* _What to do_
Copy each line below in which the word "cestující" occurs.

┌─ Task material

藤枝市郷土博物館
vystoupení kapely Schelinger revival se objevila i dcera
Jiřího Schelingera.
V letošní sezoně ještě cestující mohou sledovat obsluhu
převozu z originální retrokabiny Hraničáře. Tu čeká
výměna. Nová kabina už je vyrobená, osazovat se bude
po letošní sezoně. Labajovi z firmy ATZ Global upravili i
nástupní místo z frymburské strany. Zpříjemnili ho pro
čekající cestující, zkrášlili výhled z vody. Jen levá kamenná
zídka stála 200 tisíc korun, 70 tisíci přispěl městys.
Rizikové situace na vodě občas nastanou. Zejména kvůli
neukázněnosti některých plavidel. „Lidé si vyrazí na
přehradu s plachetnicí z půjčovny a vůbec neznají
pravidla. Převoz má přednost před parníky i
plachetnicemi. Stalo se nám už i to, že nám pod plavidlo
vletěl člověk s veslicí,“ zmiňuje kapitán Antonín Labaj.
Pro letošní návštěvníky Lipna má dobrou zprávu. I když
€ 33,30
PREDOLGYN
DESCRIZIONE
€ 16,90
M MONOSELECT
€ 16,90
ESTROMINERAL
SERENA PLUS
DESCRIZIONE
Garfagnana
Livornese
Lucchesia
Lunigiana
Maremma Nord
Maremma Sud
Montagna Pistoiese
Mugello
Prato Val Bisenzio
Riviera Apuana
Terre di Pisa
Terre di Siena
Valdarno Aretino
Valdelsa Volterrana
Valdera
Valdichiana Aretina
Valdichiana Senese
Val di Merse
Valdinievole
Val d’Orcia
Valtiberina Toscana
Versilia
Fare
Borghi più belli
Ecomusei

└─

* _Answer section_
V letošní sezoně ještě cestující mohou sledovat obsluhu
čekající cestující, zkrášlili výhled z vody. Jen levá kamenná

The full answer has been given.